Recent stories in the news raise important questions about the ability of government to impose constraints on abusive government investigations.
I’m not here to judge the credibility of the allegations that President Trump used his office to encourage foreign governments to investigate Joe Biden’s son or that a Treasury Department official interfered with audits of the President’s or Vice-President’s tax returns. Instead I want to turn to the history of the IRS to draw out important lessons in how issues such as these have been addressed in the past and then use that information as a base from which Congress can consider further guardrails to prevent future abuses. Among the possibilities are to further require, not simply offer protection for, whistle-blowing.
The first line of defense, of course, is the integrity of public officials themselves and the norms they help create. More than four decades ago, White House Counsel John Dean gave IRS Commissioner Jonnie Mac Walters a copy of President Richard Nixon’s “enemies list” that included about 200 Democrats whose tax returns he wanted audited. Walters and Treasury Secretary George Schultz agreed between themselves to throw the list into a safe and forget about it.
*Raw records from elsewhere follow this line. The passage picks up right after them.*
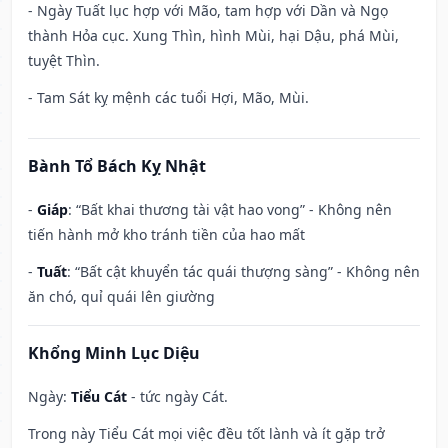
- Ngày Tuất lục hợp với Mão, tam hợp với Dần và Ngọ
thành Hỏa cục. Xung Thìn, hình Mùi, hại Dậu, phá Mùi,
tuyệt Thìn.
- Tam Sát kỵ mệnh các tuổi Hợi, Mão, Mùi.
Bành Tổ Bách Kỵ Nhật
-
Giáp
: “Bất khai thương tài vật hao vong” - Không nên
tiến hành mở kho tránh tiền của hao mất
-
Tuất
: “Bất cật khuyển tác quái thượng sàng” - Không nên
ăn chó, quỉ quái lên giường
Khổng Minh Lục Diệu
Ngày:
Tiểu Cát
- tức ngày Cát.
Trong này Tiểu Cát mọi việc đều tốt lành và ít gặp trở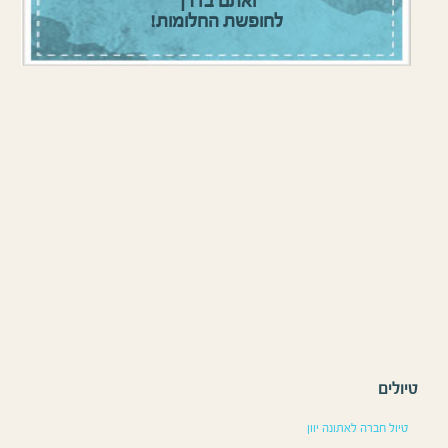
ואתם בדרך
לחופשת החלומות!
טיולים
טיול חברה לאתונה יוון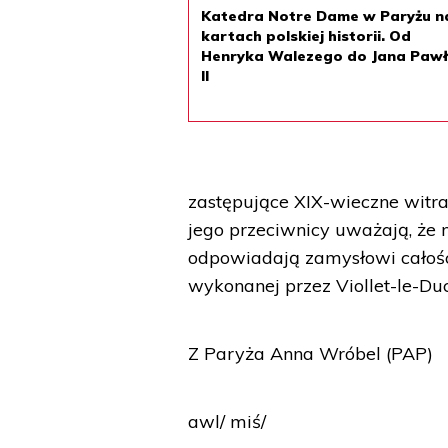
Katedra Notre Dame w Paryżu n
kartach polskiej historii. Od
Henryka Walezego do Jana Paw
II
zastępujące XIX-wieczne witr
jego przeciwnicy uważają, że 
odpowiadają zamysłowi całości
wykonanej przez Viollet-le-Du
Z Paryża Anna Wróbel (PAP)
awl/ miś/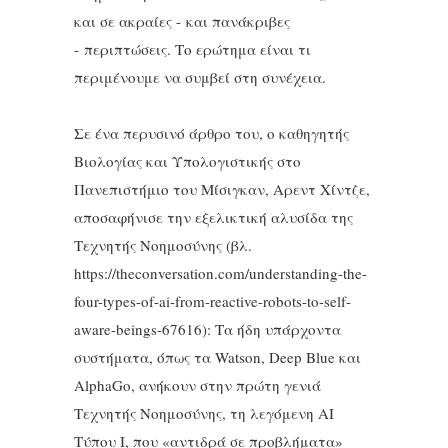
και σε ακραίες - και πανάκριβες
- περιπτώσεις. Το ερώτημα είναι τι
περιμένουμε να συμβεί στη συνέχεια.
Σε ένα περυσινό άρθρο του, ο καθηγητής
Βιολογίας και Υπολογιστικής στο
Πανεπιστήμιο του Μίσιγκαν, Αρεντ Χίντζε,
αποσαφήνισε την εξελικτική αλυσίδα της
Τεχνητής Νοημοσύνης (βλ.
https://theconversation.com/understanding-the-
four-types-of-ai-from-reactive-robots-to-self-
aware-beings-67616): Τα ήδη υπάρχοντα
συστήματα, όπως τα Watson, Deep Blue και
AlphaGo, ανήκουν στην πρώτη γενιά
Τεχνητής Νοημοσύνης, τη λεγόμενη ΑΙ
Τύπου Ι, που «αντιδρά σε προβλήματα»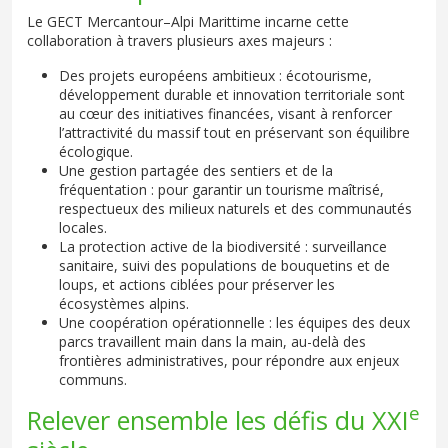
Le GECT Mercantour–Alpi Marittime incarne cette
collaboration à travers plusieurs axes majeurs :
Des projets européens ambitieux : écotourisme,
développement durable et innovation territoriale sont
au cœur des initiatives financées, visant à renforcer
l’attractivité du massif tout en préservant son équilibre
écologique.
Une gestion partagée des sentiers et de la
fréquentation : pour garantir un tourisme maîtrisé,
respectueux des milieux naturels et des communautés
locales.
La protection active de la biodiversité : surveillance
sanitaire, suivi des populations de bouquetins et de
loups, et actions ciblées pour préserver les
écosystèmes alpins.
Une coopération opérationnelle : les équipes des deux
parcs travaillent main dans la main, au-delà des
frontières administratives, pour répondre aux enjeux
communs.
e
Relever ensemble les défis du XXI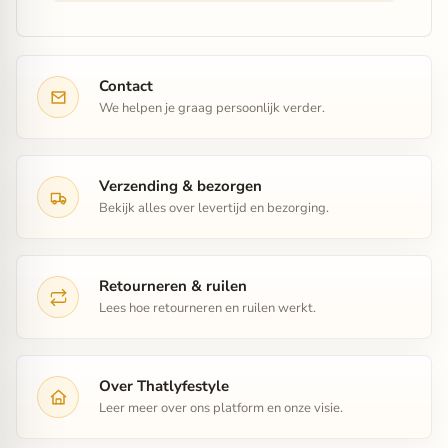
Contact
We helpen je graag persoonlijk verder.
Verzending & bezorgen
Bekijk alles over levertijd en bezorging.
Retourneren & ruilen
Lees hoe retourneren en ruilen werkt.
Over Thatlyfestyle
Leer meer over ons platform en onze visie.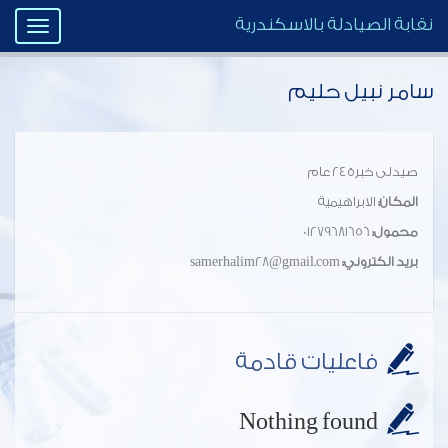
نقابة الصيادلة بالاسكندرية
Toggle
igation
سامر نبيل حليم
صيدلى خبرة ٢٤ عام
المكان:
الابراهيمية
محمول:
01279681656
بريد الكتروني:
samerhalim28@gmail.com
فاعليات قادمة
Nothing found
When Walter’s successor, Donald Alexander, discovered that a handful of IRS staffers had been assigned to investigate the returns of about 3,000 groups and 8,000 individuals, often because of their political views, he disbanded the group. Those of us who knew him are aware of how proud he was for standing up to the White House and protecting the integrity of the IRS.
Interestingly, it wasn’t until 1998 that Congress turned this normative prohibition into law. The Taxpayer Bill of Rights, part of a bill that restructured the IRS that largely came out of a Republican-led Senate, said this:
It shall be unlawful for any applicable person to request, directly or indirectly, any officer or employee of the Internal Revenue Service to conduct or terminate an audit or other investigation of any particular taxpayer with respect to the tax liability of the taxpayer.
Congress said applicable persons include the President, Vice President, and any employee of the White House and most Cabinet-level appointees.
The Taxpayer Bill of Rights made clear that Congress was concerned about protecting potential victims, not just punishing offenders. Each individual is entitled to equal justice under the law, and Congress determined that politically motivated investigations violated that justice standard. The Joint Committee on Taxation staff in their explanation of the law listed another reason: The concern that improper executive branch influence could have a “negative influence on taxpayers’ view of the tax system.”
The 1998 law not only prohibited this improper influence, it explicitly required disclosure:
Any officer or employee of the Internal Revenue Service receiving any request prohibited by subsection (a) shall report the receipt of such request to the Treasury Inspector General for Tax Administration.
It says “shall.” Disclosure is not optional. Congress made it a crime for “any person or employee of the IRS receiving any request” to fail to report it, whether it was direct or indirect. No explicit quid pro quo necessary to get the Inspector General involved.
In the current context, the statute is clear: Anyone in the IRS, including the Commissioner, must report any improper attempt by high-level executive branch officials at interfering with audits of the president and vice-president or anyone else.
Thus, there are at least five bulwarks against inappropriate political interference with IRS investigations.
- Appointment of professionals and strong leaders who will protect the integrity of their offices;
- Social norms that most politicians would feel reluctant to violate;
- Penalties on those who interfere in the investigative process;
- A requirement that those receiving the unlawful request report it;
- Penalties on those who fail to report the request (to go along with the penalties on the requestor).
No law is perfect, and a president or other person could find their way around current law or protect others who abuse it. Still, norms and laws do constrain the quantity and extent of bad actions. So does a transparent disclosure system for revealing abuses. Even if some figure out how to violate legitimate boundaries, fences still can limit trespassing.
As citizens, and taxpayers, we all have rights to equal justice. Enforcing those rights often requires laws, as well as norms. The development of law protecting taxpayers against abuses of the IRS audit process may set an example for Congress to apply to elected officials, officers, and employees beyond the IRS and to investigations undertaken by other agencies.